Based on participants’ responses and drawings, the researchers discovered that NDEs tend to play out in four different spatial configurations. The first of these – which they call A-shapes – consists of scenes with a visual field that is conical in form. B-shapes and C-shapes, meanwhile, are elliptical arch-shaped spaces, while the final category – known as C5-shapes – consists of a 360-degree “ellipsoidal enclosure”.

Attempting to explain these various NDE geometries, the study authors suggest that A-shapes may be the result of reduced blood flow to the brain, resulting in a loss of peripheral vision and leading to a sense of being in a dark tunnel. This notion, they say, is supported by the fact that A-shape scenes were typically reported as grayscale, with a loss of color vision possibly linked to a lack of oxygen in the brain.

Moving on to B and C shapes, the researchers speculate that these arch-shaped scenes might be “analogous to hemianopic defects” commonly reported by stroke or head trauma patients, whereby one half of the visual field is temporarily lost.

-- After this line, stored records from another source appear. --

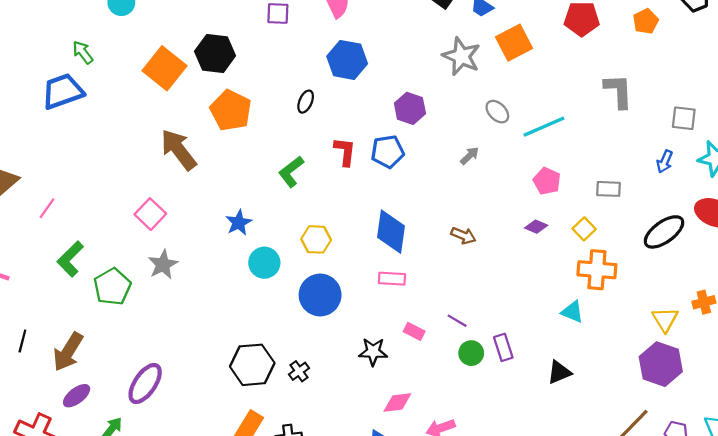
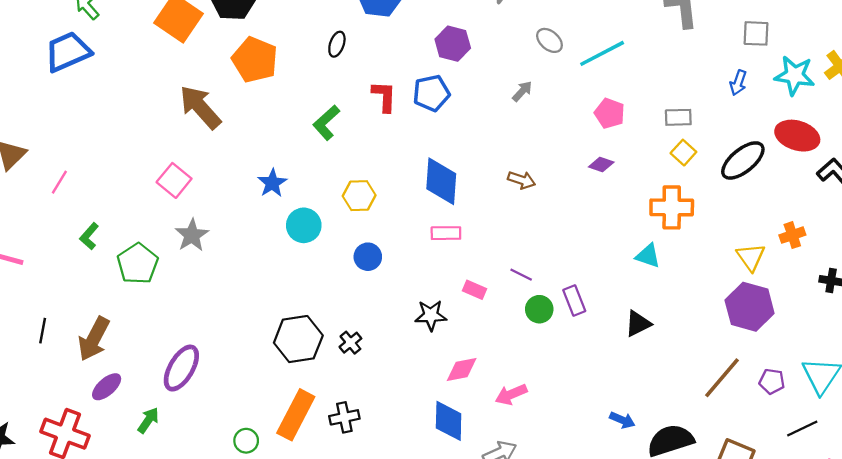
yellow square: (584, 229) -> (683, 153), moved
green L-shape: (70, 259) -> (89, 236), size x0.7
blue circle: (320, 295) -> (368, 257), size x0.6

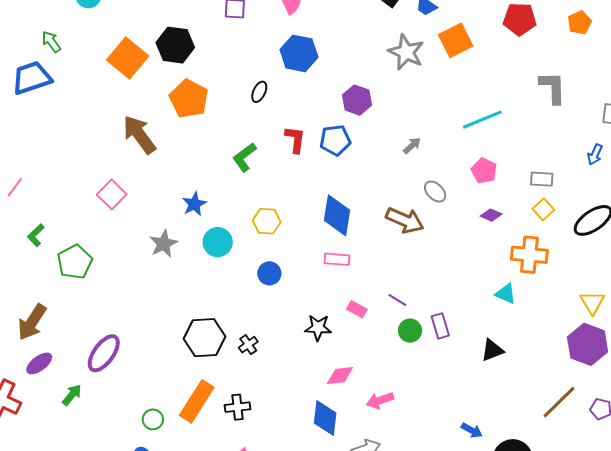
gray ellipse: (549, 40) -> (435, 192), moved
purple diamond: (601, 165) -> (491, 215), moved
brown arrow: (522, 180) -> (405, 220), size x1.6
gray star: (192, 235) -> (164, 244), moved

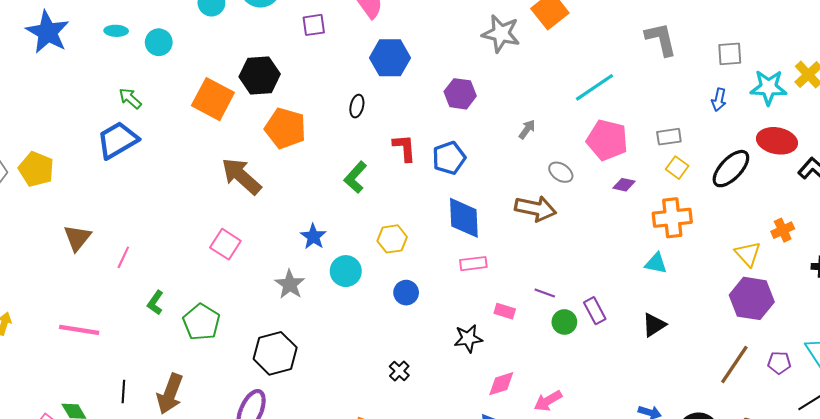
blue pentagon: (335, 140) -> (449, 158), moved
pink pentagon: (484, 171) -> (607, 140), size x1.5
black hexagon: (205, 338) -> (275, 353), moved

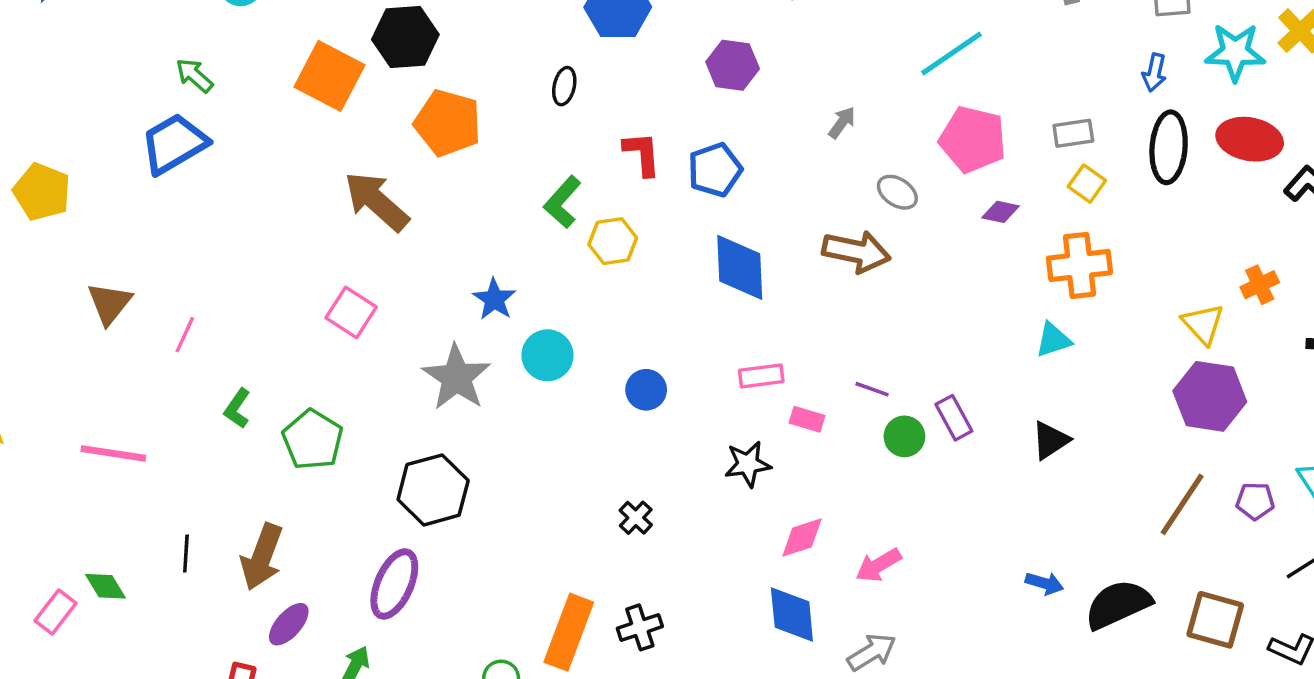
black ellipse: (731, 169) -> (1169, 147), moved, turned -39
yellow hexagon: (392, 239) -> (613, 241), moved
cyan triangle: (656, 263) -> (1053, 340), turned -30
pink rectangle: (473, 264) -> (761, 376), moved
gray star: (290, 284) -> (456, 377), size x1.4

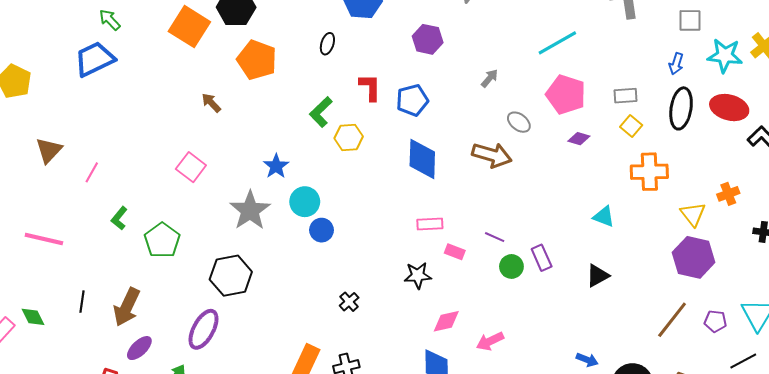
brown arrow: (377, 201) -> (211, 103), size x0.5
orange cross: (1079, 265) -> (649, 172), moved
cyan triangle: (1053, 340) -> (604, 217), turned 35
blue circle: (646, 390) -> (322, 230), moved

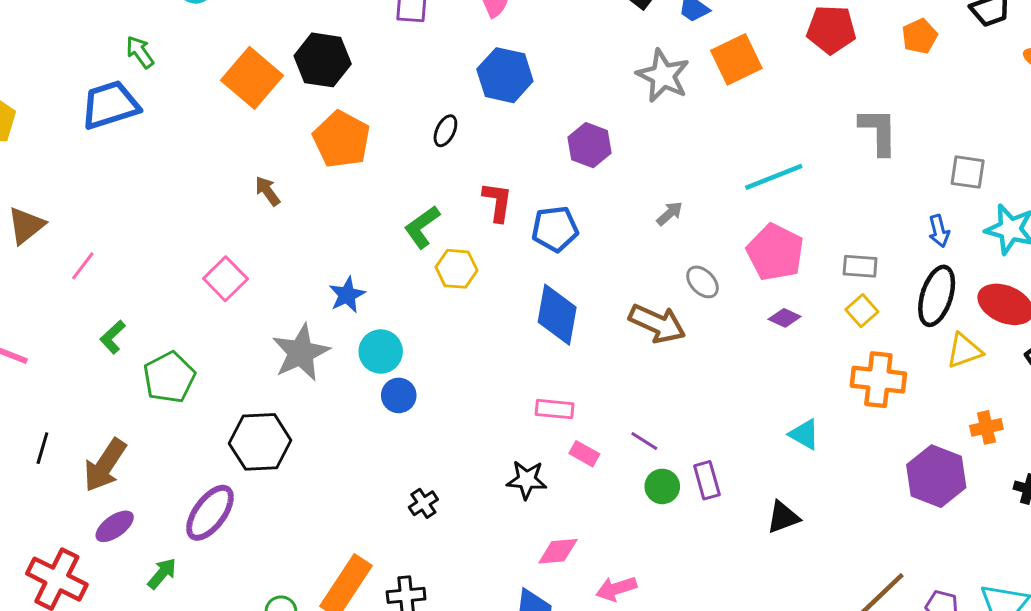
blue arrow: (676, 64) -> (939, 231), turned -40
yellow triangle: (693, 214) -> (964, 351), moved, turned 40
purple hexagon: (694, 257) -> (936, 476), moved

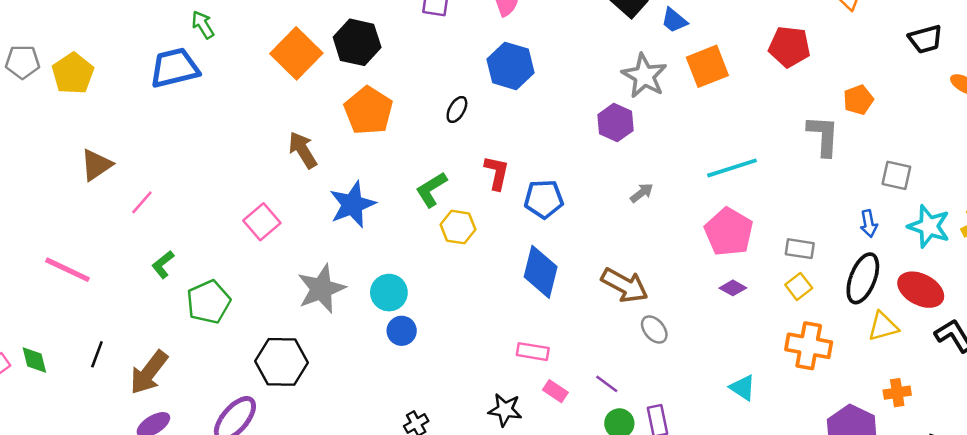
orange pentagon: (920, 36) -> (858, 100), moved
purple hexagon: (589, 145) -> (615, 123), moved
brown arrow: (268, 191) -> (303, 150), size x1.4
gray ellipse: (702, 282) -> (654, 330), moved
blue star: (347, 295) -> (352, 204), moved, size x1.5

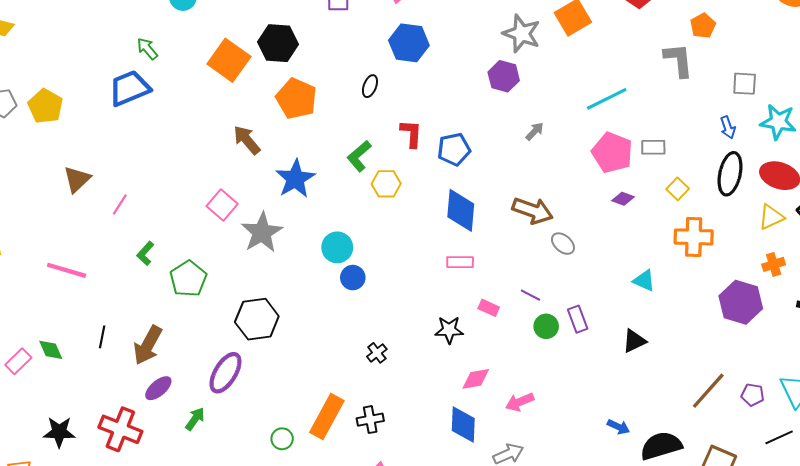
gray rectangle: (800, 249) -> (653, 147), moved
gray star: (321, 289) -> (262, 232), moved
yellow triangle: (883, 326) -> (771, 217), moved
pink rectangle: (533, 352) -> (460, 262), moved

Typically, participants reported that their NDEs progressed from conical A-shape visions to the fully immersive C5-shapes – or vice-versa – with B and C shapes representing intermediate spaces between these two extremes. The study authors therefore suggest that this pattern may represent a sequence of “known visual-field deficits” associated with impaired brain function.

In addition to mapping the architecture of the NDE space, the researchers also asked participants to indicate exactly where they located their perceived self within each scene. Interestingly, they found that when out-of-body experiences were included in the NDE, “the self was perceived as extracorporeally located yet still visually tethered to the body and its surroundings.” 

However, during other phases of the NDE, “participants consistently refrained from depicting either the body or the surrounding physical environment… [which] suggests a phenomenological decoupling in which body and environment cease to serve as reference points [for the self].”

In other words, participants were only able to locate themselves physically within the space when they saw themselves entering or leaving their bodies. Once separated from their carnal being, however, they no longer experienced themselves at any fixed point within the visual field.

Such out-of-body experiences were found to be common elements of NDEs, with only 18 of the 50 participants saying they didn’t see themselves leave or enter their body.

A preprint of the study is available on bioRxiv.